2. The appeal came before First-tier Tribunal Judge Warren Grant on 28 November 2013 and was dismissed on all grounds.
3. The appellant's husband had come to the United Kingdom in 2000 to study. In September 2004 the appellant came to join him and was granted leave as his dependant.
4. In 2012 the husband made an application for indefinite leave to remain which was granted. The appellant therefore became the spouse of a settled person. The respondent then considered her application under ELTRP and Appendix FM. Her application as a dependant spouse under paragraph 319A meant that she would have to satisfy the "life in the UK" test under subsection 4(g) as well as the English language requirement.

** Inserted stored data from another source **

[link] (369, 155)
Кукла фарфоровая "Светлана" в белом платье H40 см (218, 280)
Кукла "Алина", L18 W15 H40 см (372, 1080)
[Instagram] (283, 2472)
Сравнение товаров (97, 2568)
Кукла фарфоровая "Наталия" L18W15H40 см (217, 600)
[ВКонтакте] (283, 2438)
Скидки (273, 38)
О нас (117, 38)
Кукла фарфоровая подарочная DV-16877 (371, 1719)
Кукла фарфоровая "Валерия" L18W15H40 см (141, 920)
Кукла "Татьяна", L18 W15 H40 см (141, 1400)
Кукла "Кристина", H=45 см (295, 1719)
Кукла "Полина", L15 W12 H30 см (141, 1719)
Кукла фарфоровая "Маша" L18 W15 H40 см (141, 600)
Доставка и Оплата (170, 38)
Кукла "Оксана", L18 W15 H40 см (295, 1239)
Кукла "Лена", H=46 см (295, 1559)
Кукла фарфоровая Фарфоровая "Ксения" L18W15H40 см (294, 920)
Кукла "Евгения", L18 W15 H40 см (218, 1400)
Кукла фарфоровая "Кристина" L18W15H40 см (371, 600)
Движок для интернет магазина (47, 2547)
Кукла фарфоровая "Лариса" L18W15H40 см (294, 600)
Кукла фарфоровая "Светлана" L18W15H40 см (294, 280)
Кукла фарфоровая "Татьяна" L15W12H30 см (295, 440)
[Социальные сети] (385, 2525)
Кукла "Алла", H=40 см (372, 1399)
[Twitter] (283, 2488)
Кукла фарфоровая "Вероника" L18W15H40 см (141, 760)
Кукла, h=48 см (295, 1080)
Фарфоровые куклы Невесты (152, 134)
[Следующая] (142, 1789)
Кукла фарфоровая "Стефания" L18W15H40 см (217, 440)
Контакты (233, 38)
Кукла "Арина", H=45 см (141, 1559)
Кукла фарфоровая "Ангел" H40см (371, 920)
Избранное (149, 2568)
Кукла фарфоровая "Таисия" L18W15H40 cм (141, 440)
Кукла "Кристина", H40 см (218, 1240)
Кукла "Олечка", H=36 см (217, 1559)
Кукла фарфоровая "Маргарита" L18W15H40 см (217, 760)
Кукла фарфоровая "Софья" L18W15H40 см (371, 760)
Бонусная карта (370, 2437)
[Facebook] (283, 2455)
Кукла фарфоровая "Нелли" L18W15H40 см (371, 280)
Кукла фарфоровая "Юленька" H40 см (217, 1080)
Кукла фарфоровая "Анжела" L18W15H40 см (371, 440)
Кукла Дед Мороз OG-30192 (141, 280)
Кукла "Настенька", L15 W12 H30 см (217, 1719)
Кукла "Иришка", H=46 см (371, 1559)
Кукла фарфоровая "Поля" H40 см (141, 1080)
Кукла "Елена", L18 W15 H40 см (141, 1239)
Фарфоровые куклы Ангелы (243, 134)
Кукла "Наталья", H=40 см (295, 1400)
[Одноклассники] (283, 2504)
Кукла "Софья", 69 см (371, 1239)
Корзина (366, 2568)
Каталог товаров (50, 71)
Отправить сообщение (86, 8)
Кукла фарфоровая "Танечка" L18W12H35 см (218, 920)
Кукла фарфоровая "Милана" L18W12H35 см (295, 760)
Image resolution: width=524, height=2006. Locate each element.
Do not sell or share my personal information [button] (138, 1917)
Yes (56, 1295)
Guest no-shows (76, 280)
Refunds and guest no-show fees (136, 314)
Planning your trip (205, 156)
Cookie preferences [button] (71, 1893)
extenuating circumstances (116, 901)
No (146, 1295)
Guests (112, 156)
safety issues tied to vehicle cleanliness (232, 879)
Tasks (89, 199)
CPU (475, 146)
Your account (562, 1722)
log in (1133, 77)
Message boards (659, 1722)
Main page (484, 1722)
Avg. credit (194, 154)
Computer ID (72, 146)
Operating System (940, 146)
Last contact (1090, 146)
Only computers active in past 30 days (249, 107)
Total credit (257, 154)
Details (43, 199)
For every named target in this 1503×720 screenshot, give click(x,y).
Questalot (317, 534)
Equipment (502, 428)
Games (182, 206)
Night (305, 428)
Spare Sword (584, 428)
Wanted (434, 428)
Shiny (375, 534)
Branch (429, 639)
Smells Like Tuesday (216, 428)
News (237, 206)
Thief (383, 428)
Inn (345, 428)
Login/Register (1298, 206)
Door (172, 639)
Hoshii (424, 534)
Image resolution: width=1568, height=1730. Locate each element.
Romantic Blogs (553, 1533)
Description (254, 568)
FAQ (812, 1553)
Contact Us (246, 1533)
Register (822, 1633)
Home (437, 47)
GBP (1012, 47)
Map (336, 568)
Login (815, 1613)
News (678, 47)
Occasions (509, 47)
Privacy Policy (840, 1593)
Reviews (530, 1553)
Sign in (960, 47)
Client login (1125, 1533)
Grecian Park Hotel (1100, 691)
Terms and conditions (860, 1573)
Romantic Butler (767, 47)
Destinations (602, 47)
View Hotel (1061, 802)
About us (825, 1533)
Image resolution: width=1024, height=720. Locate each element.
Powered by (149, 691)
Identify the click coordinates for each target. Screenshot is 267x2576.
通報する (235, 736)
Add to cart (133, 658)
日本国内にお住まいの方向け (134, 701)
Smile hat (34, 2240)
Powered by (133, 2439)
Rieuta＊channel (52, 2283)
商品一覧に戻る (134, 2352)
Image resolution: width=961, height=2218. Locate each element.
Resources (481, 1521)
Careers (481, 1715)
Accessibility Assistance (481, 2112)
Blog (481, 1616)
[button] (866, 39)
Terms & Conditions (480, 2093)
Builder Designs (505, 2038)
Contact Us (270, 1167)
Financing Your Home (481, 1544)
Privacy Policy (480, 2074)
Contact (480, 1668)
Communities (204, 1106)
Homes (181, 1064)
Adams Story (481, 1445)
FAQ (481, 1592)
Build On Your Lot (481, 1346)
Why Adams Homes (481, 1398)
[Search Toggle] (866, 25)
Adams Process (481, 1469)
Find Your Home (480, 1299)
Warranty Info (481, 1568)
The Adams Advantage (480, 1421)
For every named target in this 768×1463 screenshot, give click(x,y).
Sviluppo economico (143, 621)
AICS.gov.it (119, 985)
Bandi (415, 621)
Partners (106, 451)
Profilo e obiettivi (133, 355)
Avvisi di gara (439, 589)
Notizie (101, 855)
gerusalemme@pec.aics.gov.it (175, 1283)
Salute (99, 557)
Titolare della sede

5. The appellant's husband Mr Ampong had by a former relationship a daughter, Nana. The daughter lived with his former partner but came to visit and stay with himself and the appellant at weekends on a regular basis.
6. The appellant's husband is hopeful of completing his PhD and the appellant has worked since her arrival in the United Kingdom.
7. It was accepted that the appellant could not presently meet the Rules as she was required to pass the English language test. Further the Judge went on to consider EX1 and whether there were insurmountable obstacles to prevent the appellant from returning to Ghana either with her husband or without him.
8. Although reference to obstacles is made in paragraph 16 of the determination the test is essentially whether or not there are insurmountable obstacles to family life being conducted in Ghana. The Judge concluded that there were no such insurmountable obstacles.
9. It was clear that the Judge misunderstood to some extent the evidence that was given in relation to contact with Nana. She lived in Slough with her mother and the appellant and sponsor lived in Thamesmead. The Judge did not find it credible that a 9 year old girl could travel from Slough to Thamesmead every weekend or spend her holidays in Thamesmead away from her mother. He accepted however that the sponsor was the father of Nana.
10. The Judge concluded that the appellant did not meet any of the Rules. The Judge considered Article 8 of the ECHR briefly, concluding that her removal did not engage Article 8 of the ECHR.
11. Concerns were raised in the grounds of appeal that the Judge focused essentially upon the reasons why the appellant could return to Ghana but did not consider the positive factors supporting her application to remain. Scant consideration was given, it is said, to the interests of the sponsor and that of Nana herself.
12. Indeed, touching the issue of return, although EX1 speaks of insurmountable obstacles to family life continuing in Ghana that is not the test that is to be applied in relation to Article 8 of the ECHR when the issue is one of reasonableness.
13. There would appear to be in the determination little about reasonableness and certainly proportionality is not considered in any detail or at all.
14. There is no suggestion that the appellant has breached any of her conditions imposed upon her by the immigration authorities. She was legitimately in the United Kingdom as the dependant of the sponsor whilst he was a student and there is no suggestion other than it is a genuine marriage.
15. The sponsor has achieved indefinite leave to remain and nowhere in the determination is it considered why it would be reasonable to expect him to give up all that he has worked for, both in terms of study but also in terms of status to go to live in Ghana. An assessment has to be made as to whether or not it is reasonable in all the circumstances to expect the sponsor as well as the appellant to return to Ghana and why such an expectation is proportionate in all the circumstances.
16. All that seemingly stands in the way of the appellant complying under the existing case law as an in-country dependant is that of the language test.
17. Permission to appeal was granted on the basis that the Judge failed to assess proportionality of removal.
18. Miss Brown, who represents the appellant, invites my attention to her skeleton argument. She submits that inadequate consideration was given to the best interests of Nana and that in any event the case of Chikwamba was relevant as to the issue of the proportionality of removal. The Judge failed to ask the simple question "what is proportional about the removal of the appellant from the United Kingdom".
19. In all the circumstances I do find there to be an error of law such that the decision should be set aside and to be remade.
20. Given the extensive fact finding that would be required of the various witnesses I consider in the light of the Senior President's Practice Directions paragraph 7 that the appeal should remain to be considered within the First-tier Tribunal.
21. Any further evidence that is to be relied upon should be submitted no later than 7 days prior to the hearing otherwise any further directions will be as determined by the First-tier Tribunal.